## Excerpted data
★ ★ ★ ★

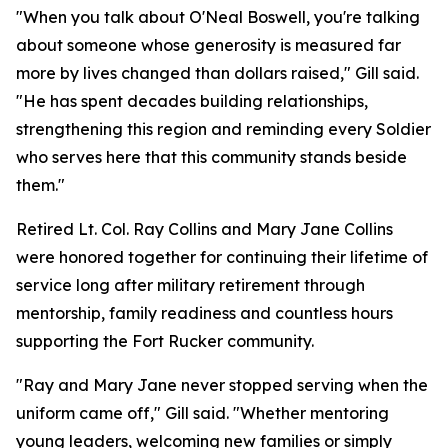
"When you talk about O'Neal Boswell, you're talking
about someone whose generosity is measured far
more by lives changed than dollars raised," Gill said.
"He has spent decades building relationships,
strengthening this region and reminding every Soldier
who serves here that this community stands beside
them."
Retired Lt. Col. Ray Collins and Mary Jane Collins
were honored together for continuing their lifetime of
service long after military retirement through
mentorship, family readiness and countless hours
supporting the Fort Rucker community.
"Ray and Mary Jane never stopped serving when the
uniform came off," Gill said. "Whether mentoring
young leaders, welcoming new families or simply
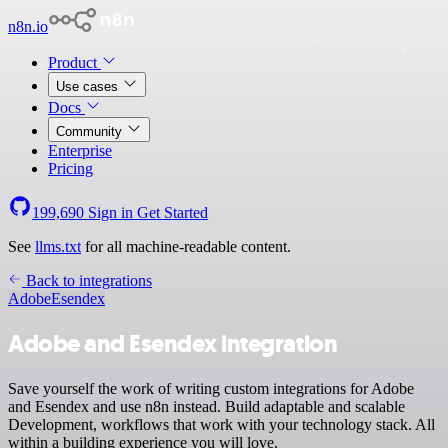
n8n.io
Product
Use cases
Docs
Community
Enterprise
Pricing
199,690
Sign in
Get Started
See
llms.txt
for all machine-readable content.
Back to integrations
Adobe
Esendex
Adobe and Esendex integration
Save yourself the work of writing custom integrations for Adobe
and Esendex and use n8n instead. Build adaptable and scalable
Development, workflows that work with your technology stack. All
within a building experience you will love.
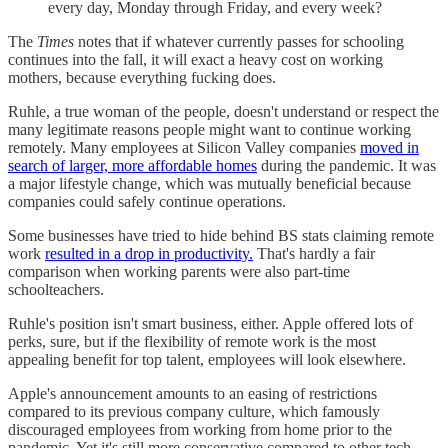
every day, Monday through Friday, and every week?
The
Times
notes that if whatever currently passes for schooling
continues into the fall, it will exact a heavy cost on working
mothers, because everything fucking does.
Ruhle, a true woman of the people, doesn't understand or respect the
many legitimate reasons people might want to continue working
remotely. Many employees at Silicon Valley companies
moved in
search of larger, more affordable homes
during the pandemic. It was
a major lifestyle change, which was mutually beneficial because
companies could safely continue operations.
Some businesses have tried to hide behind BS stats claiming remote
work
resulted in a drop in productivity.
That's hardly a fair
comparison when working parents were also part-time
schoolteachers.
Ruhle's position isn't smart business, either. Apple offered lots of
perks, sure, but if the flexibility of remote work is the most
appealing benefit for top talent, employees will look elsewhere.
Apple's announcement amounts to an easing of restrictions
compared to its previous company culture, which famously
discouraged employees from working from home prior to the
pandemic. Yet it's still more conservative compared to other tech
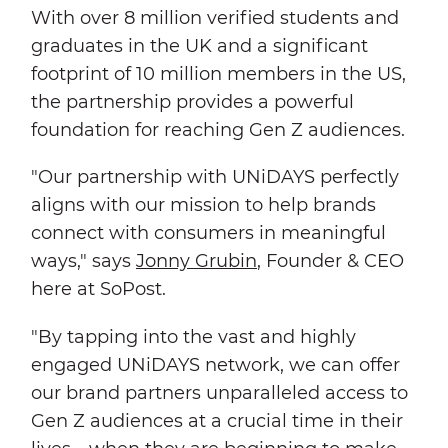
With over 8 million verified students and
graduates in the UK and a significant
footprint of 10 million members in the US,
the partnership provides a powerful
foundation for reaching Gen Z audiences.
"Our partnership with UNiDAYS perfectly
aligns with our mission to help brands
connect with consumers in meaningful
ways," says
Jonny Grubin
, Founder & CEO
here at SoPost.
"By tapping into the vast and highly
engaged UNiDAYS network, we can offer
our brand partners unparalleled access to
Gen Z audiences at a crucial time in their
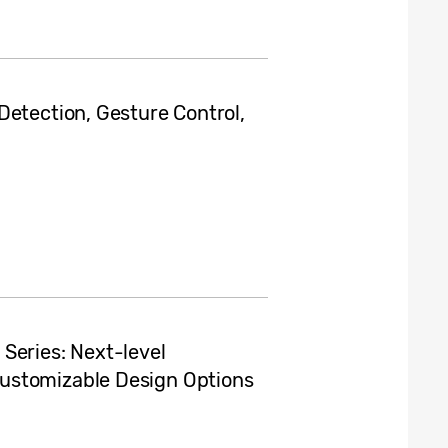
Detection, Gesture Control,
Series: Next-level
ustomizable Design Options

★ ★ ★ ★

## What you are asked to do
Reproduce the listing above from the line that contains "appealing benefit for" through its final line, exactly and with nothing added. Omit the images.

## Result for this task
appealing benefit for top talent, employees will look elsewhere.
Apple's announcement amounts to an easing of restrictions
compared to its previous company culture, which famously
discouraged employees from working from home prior to the
pandemic. Yet it's still more conservative compared to other tech
With over 8 million verified students and
graduates in the UK and a significant
footprint of 10 million members in the US,
the partnership provides a powerful
foundation for reaching Gen Z audiences.
"Our partnership with UNiDAYS perfectly
aligns with our mission to help brands
connect with consumers in meaningful
ways," says
Jonny Grubin
, Founder & CEO
here at SoPost.
"By tapping into the vast and highly
engaged UNiDAYS network, we can offer
our brand partners unparalleled access to
Gen Z audiences at a crucial time in their
Detection, Gesture Control,
Series: Next-level
ustomizable Design Options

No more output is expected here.